水光接天 【鬼滅の刃/宇髄天元・弟】【中編】【R18】
第11章 ※天元か天空か
あやは帰り道に天元から天空はいつ来るのか尋ねられたので、正直に「明後日です。」と答える。
それを聞いて天元は、「これからすぐに俺の屋敷に越してこい。」と言う。
天元の今夜の任務は担当地区の見回りだった。
あやは今夜から明日にかけての近場の任務が出ているのでその任務後ゆっくり引っ越したいと返す。

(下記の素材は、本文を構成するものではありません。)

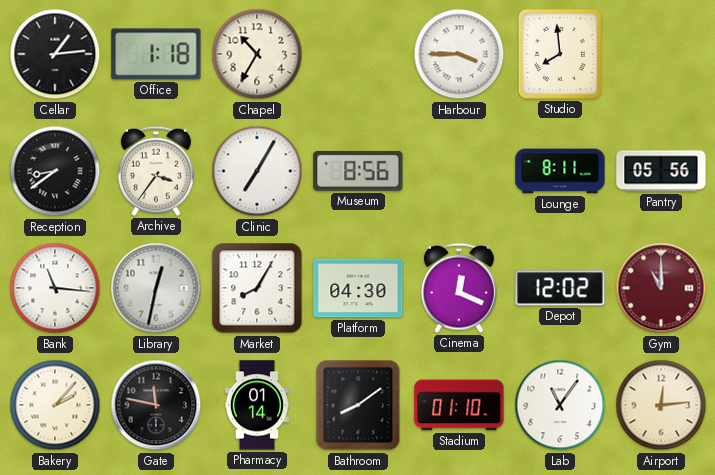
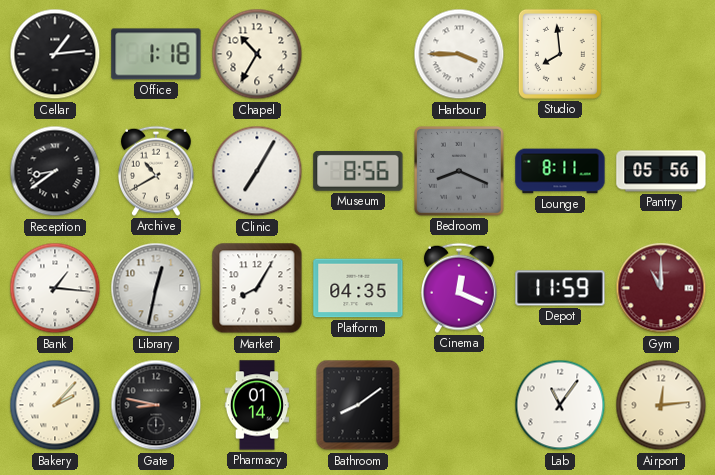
Archive: 3:36 -> 10:40
Bedroom: none -> 8:19
Bank: 11:16 -> 1:16
Platform: 04:30 -> 04:35
Depot: 12:02 -> 11:59
Gate: 11:47 -> 8:47
Stadium: 01:10 -> none
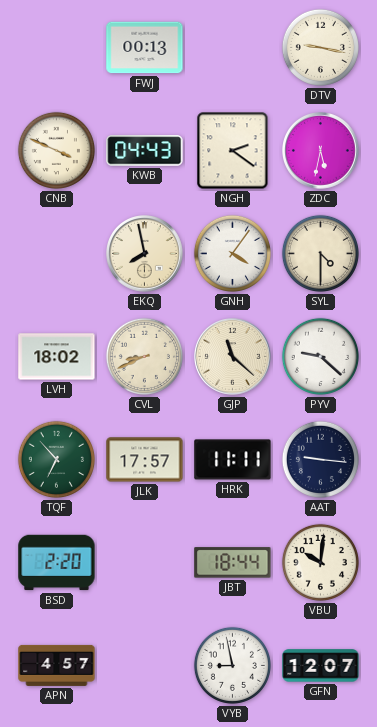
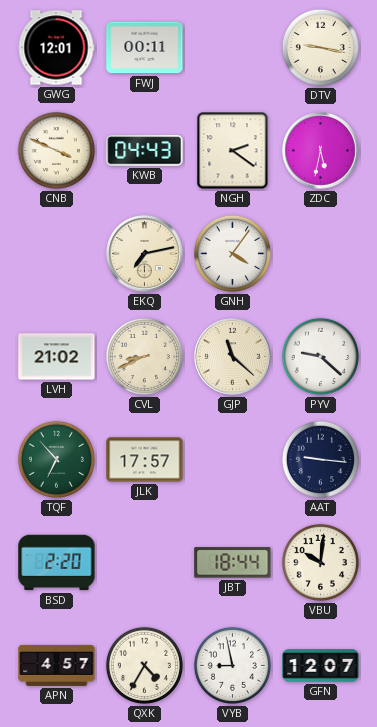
GWG: none -> 12:01
FWJ: 00:13 -> 00:11
EKQ: 7:58 -> 7:13
SYL: 4:30 -> none
LVH: 18:02 -> 21:02
HRK: 11:11 -> none
QXK: none -> 4:35
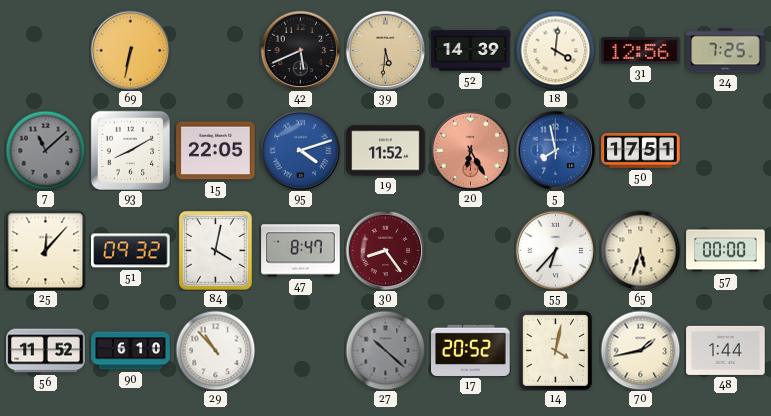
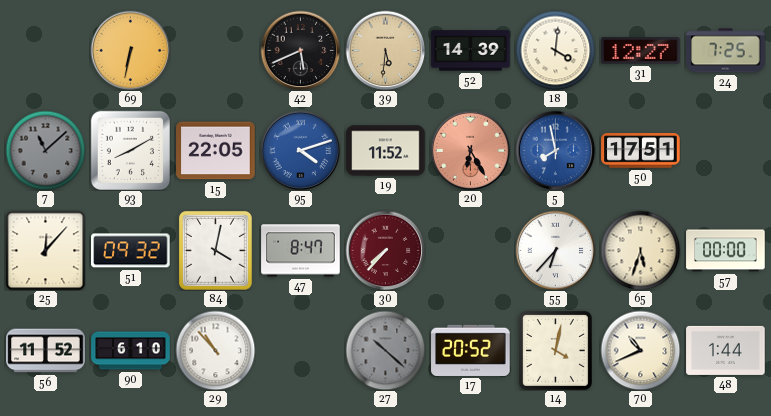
31: 12:56 -> 12:27
30: 8:24 -> 7:37
70: 1:43 -> 10:41
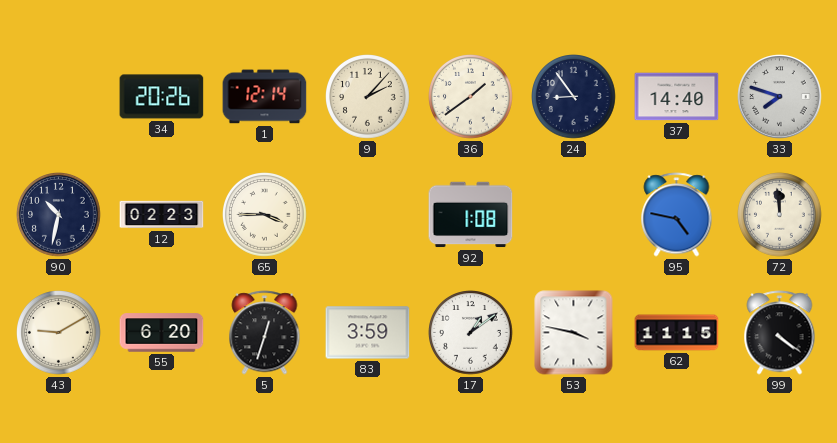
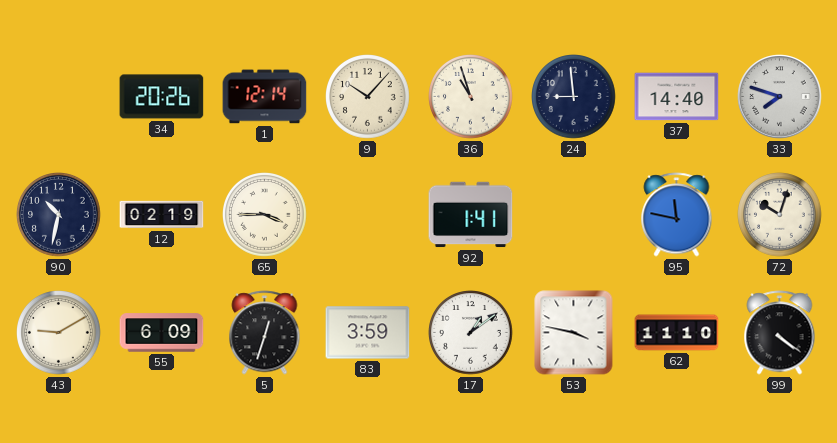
9: 2:07 -> 10:07
36: 1:39 -> 10:57
24: 8:54 -> 8:59
12: 02:23 -> 02:19
92: 1:08 -> 1:41
95: 4:47 -> 11:47
72: 11:59 -> 10:03
55: 6:20 -> 6:09
62: 11:15 -> 11:10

では、その任務後に鴉で連絡を取り合おうということで話が付いた。
帰り道に色々な話をしながら走った。あやは自分が知っていることは全て話した。天元も自分の事を話そうとしてくれたが、天元の屋敷に着いてから詳しく教えて欲しいと聞かずにおいた。もし、里で自白剤を飲まされた時に情報を持っていると喋らされてしまう可能性があるからだ。
あやの屋敷の前で「何かあったらすぐ駆けつけるから鴉を飛ばせ」と言われ、別れる。
あやは屋敷に戻ると、もうきっとここに住むことは無いと思い、綺麗に掃除をした。後で取りに来られるように身に付けたもの以外の荷物を縁の下に隠しておく。
そして、杏寿郎と天元に手紙を書く。
杏寿郎に心配を掛けないように『しばらく遠方で一人で修業を積みながら任務に向かいたいので、稽古に通えない』ということにした。でも、近いうちに必ず顔を出すので、その時にまた指導して欲しいという旨も加えて手紙を書いた。すぐに鴉に託す。
天元には、『一旦、これまでの潜入の報告をしに里へ行く。必ず戻るので帰ったら屋敷に招いてほしい。天元から聞いたことは何も喋らないので安心して欲しい。』『里に迎えに来る必要は無い。あやの鴉を里に連れて行くのは危険なのでしばらく預かっていて欲しい』とも書いておいた。この手紙は今夜の任務が終わってから届けるように鴉に頼んでおく。万が一を考えて、鴉の足ではなく、鴉の首に飾りを付けてその中に隠した。
杏寿郎に送った手紙の返事はすぐに来た。
「君はもっと強くなれる。俺は待っている。」と勢いのある美しい字で書いてあった。あやは杏寿郎殿らしいと微笑み、丁寧に畳んで胸の内ポケットに仕舞う。
里へは天元の暗殺を失敗したことを報告した。